Addendum 9/8/12: After many hours of flying the MR1 I have determined that it needed more thrust. In fact I have concluded that the weight to thrust ratio should be closer to 1:1 for better stability. This is why I have upgraded the motors (not shown) to a newer style Exceed RC “Rocket Series” motor (Cat# 86MA69). The 1050 Kv “Rocket” motor can push a 10 x 6 x 3-blade GWS prop at 19 amps which produces over two pounds of thrust!!!. The best part is the new motors only weigh 11 grams more (per motor) that the Optima motor...

       It is worth mentioning that these motors cost me less than $15 each :0) The only drawback to using this brand of motor is that the ball bearing tolerance is a little loose which makes these motors a bit noisy at low RPM. However I have since solved this problem by installing an O-ring and two washers under the e-clip on the end of the spindle to create a pre load tension on the bearings (seen below). This setup makes the motors as quiet as any other brushless outrunner.
       Note: You can get replacement bearings for these motors at
Boca Bearing. They are 0.125” x 0.3125” x 0.1406” in size (Boca Cat# R2-5ZZ).

       FYI: The O-ring I used for the tensioner is a Buna-N 15/64” OD x 7/64” ID x 1/16” wide soft O-ring (McMaster-Carr Cat# 2418T111). Note: It is necessary to readjust the length of the protruding shaft to accommodate the washers and O-ring tensioner......

       To mount my new motors to the booms I will be making some Delrin motor mount boom clamps which will bolt up to the mounting holes on the brushless motors. I started out by cutting up 12 - 1.3” long x 1” wide x 1/4” thick pieces of Delrin from the leftover stock on the bandsaw....

       Using the same layout method as before I drilled two 1/8” holes in either end of the clamps at .925” center to center (matching the mounting holes of the motor brackets I am using).....

       After completing all of the 24 holes I was able to clean up the bandsaw marks with my belt sander (not shown)....

       The next step was to center the mill vise so that I could drill out the 1/2” hole in the center of the motor mount boom clamps....

       I used a thick piece of Delrin as a drill backstop underneath the motor mounts to protect the vise and support the workpiece. I then drilled out all 12 mounts exactly the same way.....

       A slot was cut into one side of the motor mounts to act as a clamp when the motor mount screws are tightened. I then weighed the clamps on my scale and read 74 grams (2.61 oz) for all 12 clamps.....

       And now to test out my new motor mounts.
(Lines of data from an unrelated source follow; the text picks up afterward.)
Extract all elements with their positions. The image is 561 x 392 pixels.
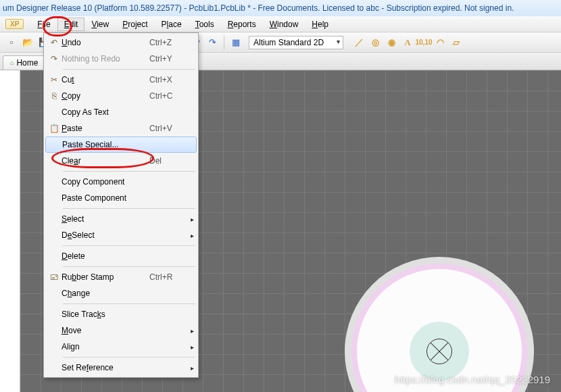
dxp-chip[interactable]: XP (5, 19, 24, 29)
menu-separator (63, 245, 195, 246)
redo-icon[interactable]: ↷ (205, 35, 220, 50)
pad-tool-icon[interactable]: ◎ (368, 35, 383, 50)
shortcut: Del (149, 156, 186, 166)
menuitem-copy[interactable]: ⎘ Copy Ctrl+C (44, 88, 198, 104)
menuitem-clear[interactable]: Clear Del (44, 153, 198, 169)
menu-place[interactable]: Place (155, 18, 189, 31)
menuitem-copy-component[interactable]: Copy Component (44, 174, 198, 190)
menu-tools[interactable]: Tools (189, 18, 221, 31)
menuitem-copy-as-text[interactable]: Copy As Text (44, 104, 198, 120)
copy-icon: ⎘ (47, 91, 62, 101)
menuitem-cut[interactable]: ✂ Cut Ctrl+X (44, 72, 198, 88)
menuitem-set-reference[interactable]: Set Reference ▸ (44, 360, 198, 376)
dimension-tool-icon[interactable]: 10,10 (416, 35, 431, 50)
watermark: https://blog.csdn.net/qq_20222919 (395, 374, 550, 385)
region-tool-icon[interactable]: ▱ (449, 35, 464, 50)
tab-home[interactable]: ⌂ Home (3, 55, 45, 70)
new-icon[interactable]: ▫ (4, 35, 19, 50)
menuitem-paste-component[interactable]: Paste Component (44, 190, 198, 206)
menuitem-align[interactable]: Align ▸ (44, 339, 198, 355)
menu-separator (63, 357, 195, 358)
menuitem-undo[interactable]: ↶ Undo Ctrl+Z (44, 34, 198, 51)
menuitem-rubber-stamp[interactable]: 🖃 Rubber Stamp Ctrl+R (44, 269, 198, 285)
undo-icon: ↶ (47, 38, 62, 47)
toolbar-separator (224, 36, 224, 49)
shortcut: Ctrl+Z (149, 38, 186, 47)
shortcut: Ctrl+Y (149, 54, 186, 64)
string-tool-icon[interactable]: A (400, 35, 415, 50)
rubber-stamp-icon: 🖃 (47, 272, 62, 282)
menu-separator (63, 303, 195, 304)
menuitem-paste[interactable]: 📋 Paste Ctrl+V (44, 120, 198, 137)
menu-edit[interactable]: Edit (57, 18, 85, 31)
shortcut: Ctrl+C (149, 91, 186, 101)
menu-view[interactable]: View (84, 18, 116, 31)
via-tool-icon[interactable]: ◉ (384, 35, 399, 50)
menu-project[interactable]: Project (116, 18, 154, 31)
submenu-arrow-icon: ▸ (186, 232, 194, 239)
pcb-pad-component[interactable] (345, 257, 534, 392)
menuitem-redo: ↷ Nothing to Redo Ctrl+Y (44, 51, 198, 67)
grid-icon[interactable]: ▦ (228, 35, 243, 50)
menu-help[interactable]: Help (305, 18, 335, 31)
submenu-arrow-icon: ▸ (186, 327, 194, 335)
menu-reports[interactable]: Reports (221, 18, 263, 31)
tab-label: Home (16, 58, 38, 68)
submenu-arrow-icon: ▸ (186, 343, 194, 351)
paste-icon: 📋 (47, 124, 62, 133)
home-icon: ⌂ (10, 59, 14, 66)
shortcut: Ctrl+V (149, 124, 186, 133)
line-tool-icon[interactable]: ／ (351, 35, 366, 50)
menuitem-slice-tracks[interactable]: Slice Tracks (44, 306, 198, 322)
menu-separator (63, 171, 195, 172)
pad-origin-icon (426, 339, 452, 364)
menuitem-deselect[interactable]: DeSelect ▸ (44, 227, 198, 243)
edit-menu-dropdown: ↶ Undo Ctrl+Z ↷ Nothing to Redo Ctrl+Y ✂… (43, 32, 199, 378)
shortcut: Ctrl+X (149, 75, 186, 84)
menuitem-select[interactable]: Select ▸ (44, 211, 198, 227)
submenu-arrow-icon: ▸ (186, 216, 194, 223)
redo-icon: ↷ (47, 54, 62, 64)
window-title: um Designer Release 10 (Platform 10.589.… (3, 3, 514, 13)
submenu-arrow-icon: ▸ (186, 364, 194, 372)
menu-separator (63, 69, 195, 70)
menu-window[interactable]: Window (263, 18, 306, 31)
window-titlebar: um Designer Release 10 (Platform 10.589.… (0, 0, 561, 16)
menuitem-move[interactable]: Move ▸ (44, 322, 198, 339)
menu-separator (63, 208, 195, 209)
menu-separator (63, 266, 195, 267)
menuitem-paste-special[interactable]: Paste Special... (45, 137, 197, 153)
arc-tool-icon[interactable]: ◠ (433, 35, 447, 50)
cut-icon: ✂ (47, 75, 62, 84)
canvas-margin (0, 70, 20, 392)
menuitem-change[interactable]: Change (44, 285, 198, 301)
view-config-combo[interactable]: Altium Standard 2D (249, 36, 343, 49)
menuitem-delete[interactable]: Delete (44, 248, 198, 264)
menubar: XP File Edit View Project Place Tools Re… (0, 16, 561, 32)
menu-file[interactable]: File (30, 18, 57, 31)
shortcut: Ctrl+R (149, 272, 186, 282)
view-config-label: Altium Standard 2D (253, 38, 324, 47)
open-icon[interactable]: 📂 (20, 35, 35, 50)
I gathered up a set of 4-40 screws, washers and locknuts and started assembling the mounts.....

       I installed all six of the motor mounts and installed some GWS three blade props to get an idea of how the copter will look. So far so good!!!!

       I weighed the entire assembly including the propellers and came up with 870 grams (30.69 oz - 1.92 lbs) which is not too bad considering the motors should be able to lift about 9 pounds at full thrust!! However I want my hex to be reasonably light so I don’t waste too much power in flight. I also want the hex to be light enough to carry a camera for aerial photography and such.
       I think I am on the right track and I should be able to get this thing flying before too long. Please join me again when I get into the next phase of construction on the MR1 Hexacopter Project!!!!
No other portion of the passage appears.